There will be no license fee for clubs wishing to conduct hunt tests. There will be a $3 per dog recording fee for all dogs entered, pass or fail. Many of the forms and evaluation sheets, reports, etc., will be downloadable from the website or will be mailed to clubs without access. The whole program is set up to be very user friendly to clubs.
As far as titles are concerned, a dog that passes three (3) hunt tests will receive the degree of HTX as a suffix to the dog’s UKC registered name. Each three additional passes will be notated with an HTX2, HTX3 and so on.
|Hunt Test FAQS|
How do I become a hunt test inspector?
It is not necessary to be licensed to inspect dogs for a hunt test. The criteria for serving as an inspector can be found at the bottom of the evaluation form where the inspector is required to sign the form. If a person can acknowledge by their signature that they know and understand the following, then they may serve as a hunt test inspector:
Can you call time out and move during a hunt test?

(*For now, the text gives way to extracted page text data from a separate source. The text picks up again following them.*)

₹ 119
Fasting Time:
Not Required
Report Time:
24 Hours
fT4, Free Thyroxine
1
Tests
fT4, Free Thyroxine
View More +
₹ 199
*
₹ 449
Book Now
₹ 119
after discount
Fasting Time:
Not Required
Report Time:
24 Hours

Absolutely. In the notes section of the evaluation form, an inspector is encouraged to write down the start time of the inspection. If it becomes necessary to find new ground to finish the inspection, note the time used and/ or time remaining and move.
Is it necessary to strike and tree a dog during an inspection?

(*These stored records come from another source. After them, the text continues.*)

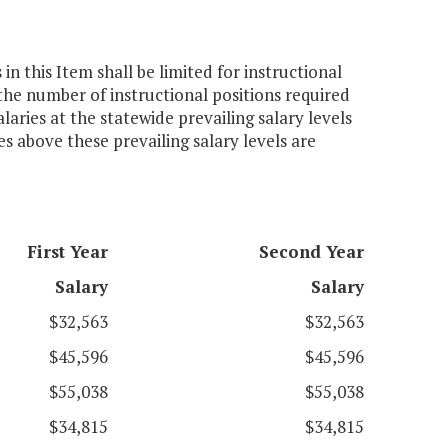
n this Item shall be limited for instructional
he number of instructional positions required
laries at the statewide prevailing salary levels
es above these prevailing salary levels are
First Year
Second Year
Salary
Salary
$32,563
$32,563
$45,596
$45,596
$55,038
$55,038
$34,815
$34,815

It is not necessary to strike and tree a dog during an inspection. It is obvious when the dog strikes as it is the only dog that has been turned loose. If due to getting extremely deep there is question as to whether a dog heard is the dog being evaluated, it should be discussed by the handler and the inspector. At such time that it becomes obvious the dog has treed, either the handler or the inspector may suggest that the five minutes be started. If either has reason to believe that the dog is not treed, it should be discussed.
Is there a limit to the number of times a dog can fail a hunt test?
There is no limit to the number of times a dog can fail a hunt test. There is a limit as to the number of times a dog may participate in a hunt test and that is once per night. You have to look at the hunt tests as an alternative activity for owners to participate in with their dog. We do not wish to discourage anyone from getting out there and participating in events with their dogs.
One of the concerns regarding nite hunts is that the rule structure is too complicated. Based on that, every effort was made to keep the hunt test evaluation as simple as possible. The basic premise is this. As stated above, a dog is evaluated for one hour. During that hour, a dog must meet all of the following requirements on at least one turnout. The dog must go hunting, the dog must open on track (hounds only; cur dogs are not required to be open trailers), the dog must tree and stay treed, and the coon must be seen. That’s it; the most basic elements of a successful coon hunt.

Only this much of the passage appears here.